• **DIRECTIONS**: Your copy should start at the line with "info(at)mesgrigris.com" and end at the line with "nombreux créateurs et" in the data below. Transcribe only those lines, exactly, pictures excluded.

• **RECORDS SHOWN**:
□ □ □ □

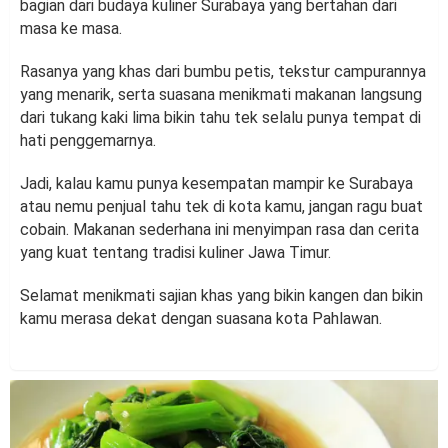
bagian dari budaya kuliner Surabaya yang bertahan dari
masa ke masa.
Rasanya yang khas dari bumbu petis, tekstur campurannya
yang menarik, serta suasana menikmati makanan langsung
dari tukang kaki lima bikin tahu tek selalu punya tempat di
hati penggemarnya.
Jadi, kalau kamu punya kesempatan mampir ke Surabaya
atau nemu penjual tahu tek di kota kamu, jangan ragu buat
cobain. Makanan sederhana ini menyimpan rasa dan cerita
yang kuat tentang tradisi kuliner Jawa Timur.
Selamat menikmati sajian khas yang bikin kangen dan bikin
kamu merasa dekat dengan suasana kota Pahlawan.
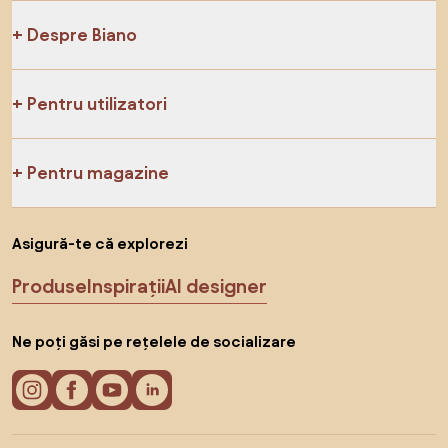
Despre Biano
Pentru utilizatori
Pentru magazine
Asigură-te că explorezi
Produse
Inspirații
AI designer
Ne poți găsi pe rețelele de socializare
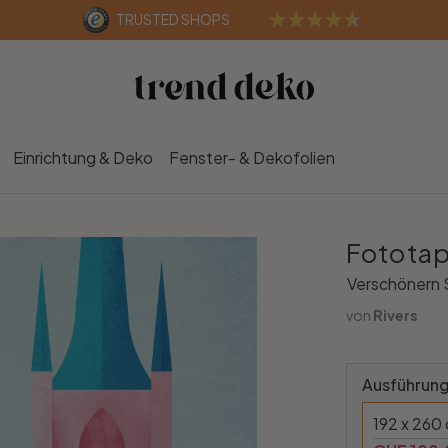
TRUSTED SHOPS
Einrichtung & Deko
Fenster- & Dekofolien
Fototap
Verschönern S
von
Rivers
Ausführung
192 x 260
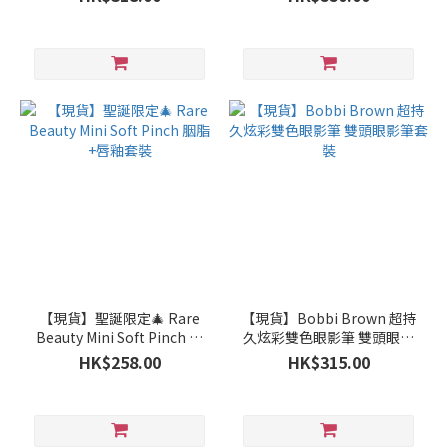
【現貨】聖誕限定🎄 Rare
【現貨】Bobbi Brown 超持
Beauty Mini Soft Pinch 胭
久炫彩雙色眼影筆 雙頭眼影
脂+唇釉套裝
筆套裝
HK$258.00
HK$315.00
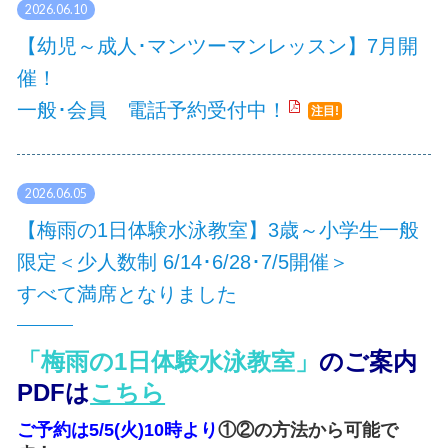
2026.06.10
【幼児～成人･マンツーマンレッスン】7月開
催！
一般･会員 電話予約受付中！
注目!
2026.06.05
【梅雨の1日体験水泳教室】3歳～小学生一般
限定＜少人数制 6/14･6/28･7/5開催＞
すべて満席となりました
「梅雨の
1日体験水泳教室」
のご案内
PDFは
こちら
ご予約は5/5(火)10時より
①②の方法から可能で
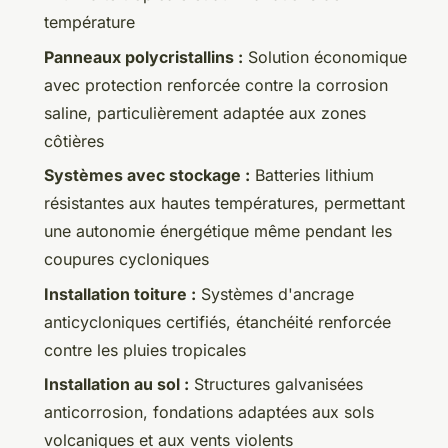
température
Panneaux polycristallins :
Solution économique
avec protection renforcée contre la corrosion
saline, particulièrement adaptée aux zones
côtières
Systèmes avec stockage :
Batteries lithium
résistantes aux hautes températures, permettant
une autonomie énergétique même pendant les
coupures cycloniques
Installation toiture :
Systèmes d'ancrage
anticycloniques certifiés, étanchéité renforcée
contre les pluies tropicales
Installation au sol :
Structures galvanisées
anticorrosion, fondations adaptées aux sols
volcaniques et aux vents violents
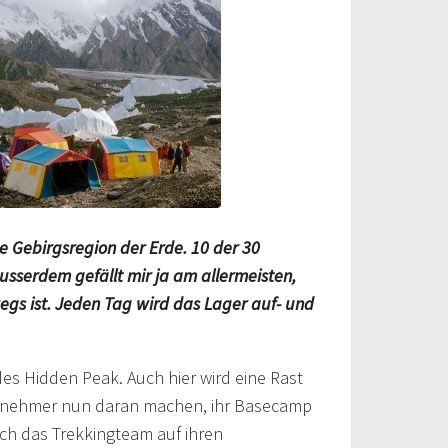
e Gebirgsregion der Erde. 10 der 30
sserdem gefällt mir ja am allermeisten,
egs ist. Jeden Tag wird das Lager auf- und
es Hidden Peak. Auch hier wird eine Rast
eilnehmer nun daran machen, ihr Basecamp
uch das Trekkingteam auf ihren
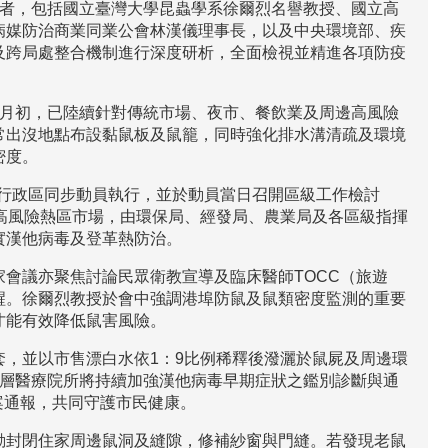
學者，包括國立臺灣大學昆蟲學系徐爾烈名譽教授、國立高
病媒防治商業同業公會林漢儀理事長，以及中央環境部、疾
及跨局處整合機制進行深度研析，全面檢視並精進各項防疫
5月初，已陸續針對傳統市場、夜市、餐飲業及周邊高風險
常出沒地點布設黏鼠板及鼠籠，同時強化排水溝清疏及環境
密度。
各行政區同步動員執行，並於動員當日召開區級工作檢討
高風險熱區市場，由環保局、經發局、農業局及各區級指揮
實漢他病毒及登革熱防治。
會議亦聚焦討論民眾衛教宣導及臨床醫師TOCC（旅遊
醒。徐爾烈教授於會中強調港埠防鼠及鼠類密度監測的重要
才能有效降低鼠害風險。
，並以市售漂白水依1：9比例稀釋後潑灑於鼠屍及周邊環
基層醫療院所將持續加強漢他病毒早期症狀之鑑別診斷與通
案通報，共同守護市民健康。
動封閉住家周邊鼠洞及縫隙，修補紗窗與門縫。若發現老鼠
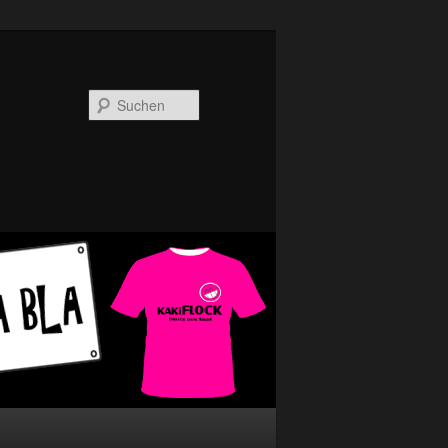
Suchen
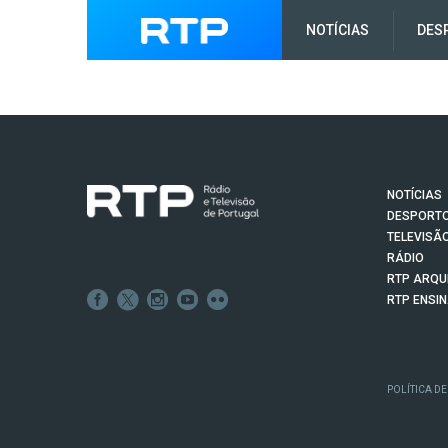
NOTÍCIAS
DES
NOTÍCIAS
DESPORT
TELEVISÃ
RÁDIO
RTP ARQU
RTP ENSI
POLÍTICA DE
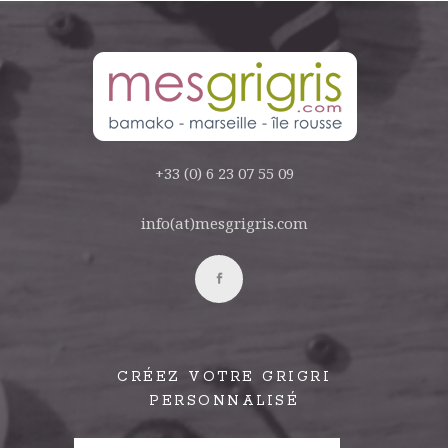
+33 (0) 6 23 07 55 09
info(at)mesgrigris.com
CRÉEZ VOTRE GRIGRI
PERSONNALISÉ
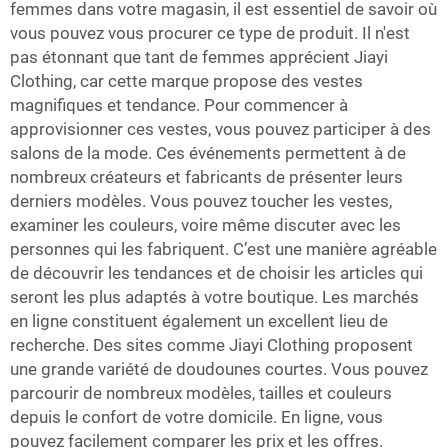
femmes dans votre magasin, il est essentiel de savoir où
vous pouvez vous procurer ce type de produit. Il n'est
pas étonnant que tant de femmes apprécient Jiayi
Clothing, car cette marque propose des vestes
magnifiques et tendance. Pour commencer à
approvisionner ces vestes, vous pouvez participer à des
salons de la mode. Ces événements permettent à de
nombreux créateurs et fabricants de présenter leurs
derniers modèles. Vous pouvez toucher les vestes,
examiner les couleurs, voire même discuter avec les
personnes qui les fabriquent. C’est une manière agréable
de découvrir les tendances et de choisir les articles qui
seront les plus adaptés à votre boutique. Les marchés
en ligne constituent également un excellent lieu de
recherche. Des sites comme Jiayi Clothing proposent
une grande variété de doudounes courtes. Vous pouvez
parcourir de nombreux modèles, tailles et couleurs
depuis le confort de votre domicile. En ligne, vous
pouvez facilement comparer les prix et les offres.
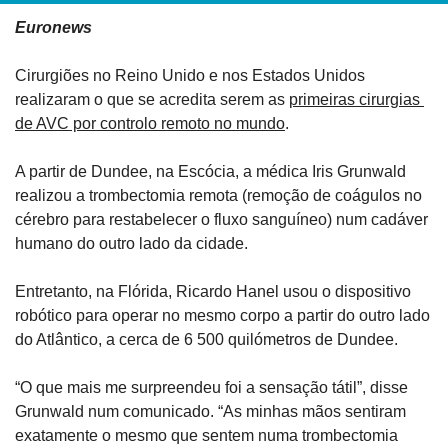
Euronews
Cirurgiões no Reino Unido e nos Estados Unidos 
realizaram o que se acredita serem as 
primeiras cirurgias 
de AVC por controlo remoto no mundo
.
A partir de Dundee, na Escócia, a médica Iris Grunwald 
realizou a trombectomia remota (remoção de coágulos no 
cérebro para restabelecer o fluxo sanguíneo) num cadáver 
humano do outro lado da cidade.
Entretanto, na Flórida, Ricardo Hanel usou o dispositivo 
robótico para operar no mesmo corpo a partir do outro lado 
do Atlântico, a cerca de 6 500 quilómetros de Dundee.
“O que mais me surpreendeu foi a sensação tátil”, disse 
Grunwald num comunicado. “As minhas mãos sentiram 
exatamente o mesmo que sentem numa trombectomia 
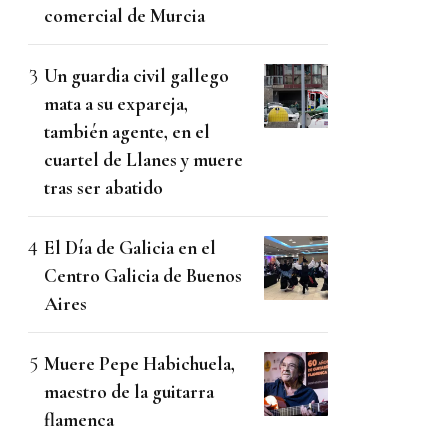
comercial de Murcia
Un guardia civil gallego
mata a su expareja,
también agente, en el
cuartel de Llanes y muere
tras ser abatido
El Día de Galicia en el
Centro Galicia de Buenos
Aires
Muere Pepe Habichuela,
maestro de la guitarra
flamenca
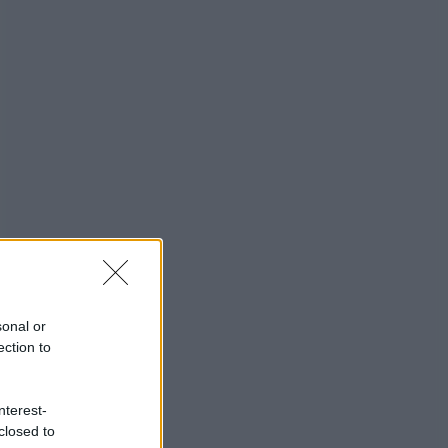
sonal or
ection to
nterest-
closed to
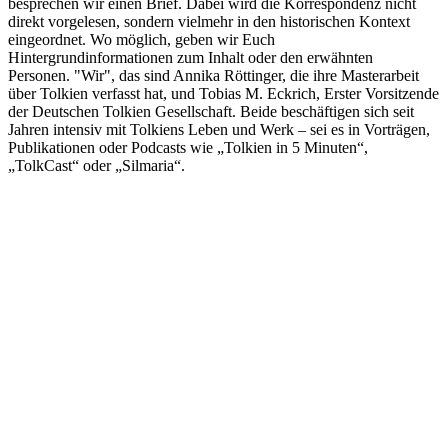
besprechen wir einen Brief. Dabei wird die Korrespondenz nicht
direkt vorgelesen, sondern vielmehr in den historischen Kontext
eingeordnet. Wo möglich, geben wir Euch
Hintergrundinformationen zum Inhalt oder den erwähnten
Personen. "Wir", das sind Annika Röttinger, die ihre Masterarbeit
über Tolkien verfasst hat, und Tobias M. Eckrich, Erster Vorsitzende
der Deutschen Tolkien Gesellschaft. Beide beschäftigen sich seit
Jahren intensiv mit Tolkiens Leben und Werk – sei es in Vorträgen,
Publikationen oder Podcasts wie „Tolkien in 5 Minuten“,
„TolkCast“ oder „Silmaria“.
Podcast-Website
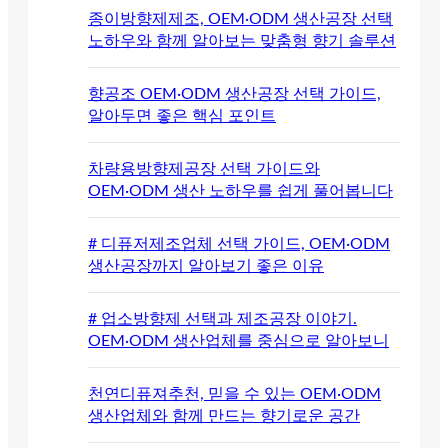
종이방향제제조, OEM·ODM 생산공장 선택
노하우와 함께 알아보는 맞춤형 향기 솔루션
향공조 OEM·ODM 생산공장 선택 가이드,
알아두면 좋은 핵심 포인트
차량용방향제공장 선택 가이드와
OEM·ODM 생산 노하우를 쉽게 풀어봅니다
# 디퓨저제조업체 선택 가이드, OEM·ODM
생산공장까지 알아보기 좋은 이유
# 업소방향제 선택과 제조공장 이야기.
OEM·ODM 생산업체를 중심으로 알아보니
천연디퓨져추천, 믿을 수 있는 OEM·ODM
생산업체와 함께 만드는 향기로운 공간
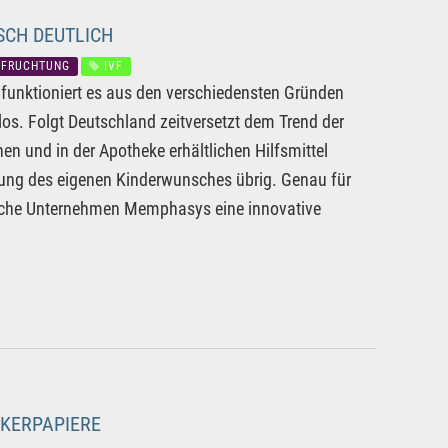
SCH DEUTLICH
EFRUCHTUNG
IVF
n funktioniert es aus den verschiedensten Gründen
rlos. Folgt Deutschland zeitversetzt dem Trend der
en und in der Apotheke erhältlichen Hilfsmittel
üllung des eigenen Kinderwunsches übrig. Genau für
alische Unternehmen Memphasys eine innovative
CKERPAPIERE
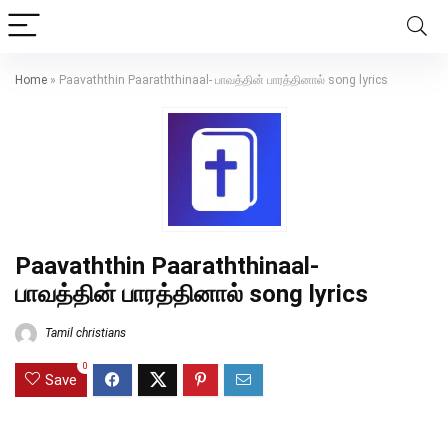
Home
»
Paavaththin Paaraththinaal- பாவத்தின் பாரத்தினால் song lyrics
Paavaththin Paaraththinaal-
பாவத்தின் பாரத்தினால் song lyrics
Tamil christians
0
Save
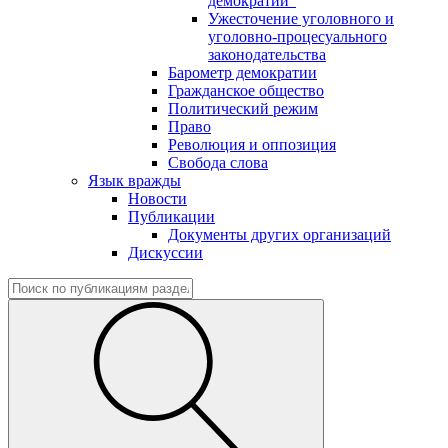
демократии"
Ужесточение уголовного и
уголовно-процесуального
законодательства
Барометр демократии
Гражданское общество
Политический режим
Право
Революция и оппозиция
Свобода слова
Язык вражды
Новости
Публикации
Документы других организаций
Дискуссии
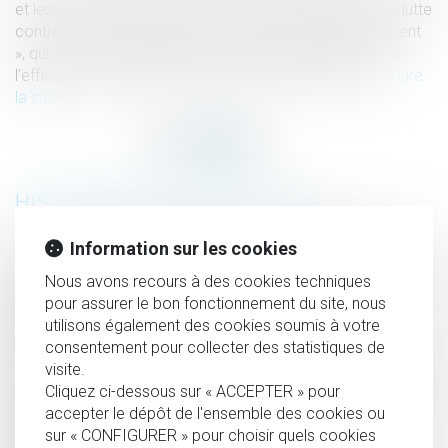
et les centristes ont soutenu ce vaste projet de loi de « lutte
contre le crime organisé, le terrorisme et leur financement
», qui comporte plus de cent articles et traite aussi de «
l’efficacité et des garanties de la procédure pénale »...
Lire
la suite
HISTORIQUE
Information sur les cookies
QPC : transaction pénale par OPJ et participation des
conseils départementaux de prévention de la délinquance
Nous avons recours à des cookies techniques
pour assurer le bon fonctionnement du site, nous
et des zones de sécurité prioritaires à l'exécution des
utilisons également des cookies soumis à votre
peines
consentement pour collecter des statistiques de
La garde à vue, explications par Lexbase
visite.
La 2e partie de la simplification de la procédure pénale
Cliquez ci-dessous sur « ACCEPTER » pour
adoptée par décret
accepter le dépôt de l'ensemble des cookies ou
sur « CONFIGURER » pour choisir quels cookies
Premier ressort, l’enregistrement sonore des procès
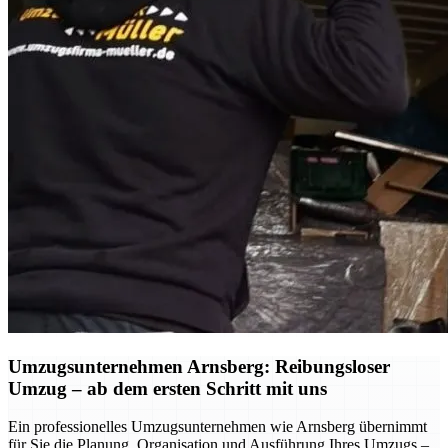
Umzugsunternehmen Arnsberg: Reibungsloser
Umzug – ab dem ersten Schritt mit uns
Ein professionelles Umzugsunternehmen wie Arnsberg übernimmt
für Sie die Planung, Organisation und Ausführung Ihres Umzugs –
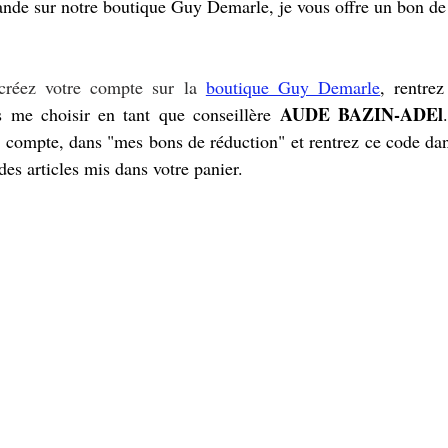
nde sur notre boutique Guy Demarle, je vous offre un bon de
 créez votre compte sur la 
boutique Guy Demarle
 AUDE BAZIN-ADEl
s me choisir en tant que conseillère
compte, dans "mes bons de réduction" et rentrez ce code dans
 des articles mis dans votre panier.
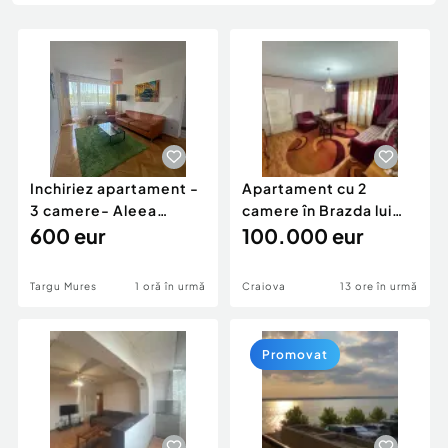
Locuri de munca
Utilaje agricole si industriale
Servicii
Piese auto si accesorii
Animale de companie
Dacia Duster
Afaceri și echipamente profesionale
Inchiriere Bunuri si Vehicule
Inchiriez apartament -
Apartament cu 2
3 camere- Aleea
camere în Brazda lui
Carpati
600 eur
Novac
100.000 eur
Targu Mures
1 oră în urmă
Craiova
13 ore în urmă
Promovat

□ □ □ □

• **WORKED SOLUTION**:
info(at)mesgrigris.com
CRÉEZ VOTRE GRIGRI
PERSONNALISÉ
femmes dans votre magasin, il est essentiel de savoir où
vous pouvez vous procurer ce type de produit. Il n'est
pas étonnant que tant de femmes apprécient Jiayi
Clothing, car cette marque propose des vestes
magnifiques et tendance. Pour commencer à
approvisionner ces vestes, vous pouvez participer à des
salons de la mode. Ces événements permettent à de
nombreux créateurs et fabricants de présenter leurs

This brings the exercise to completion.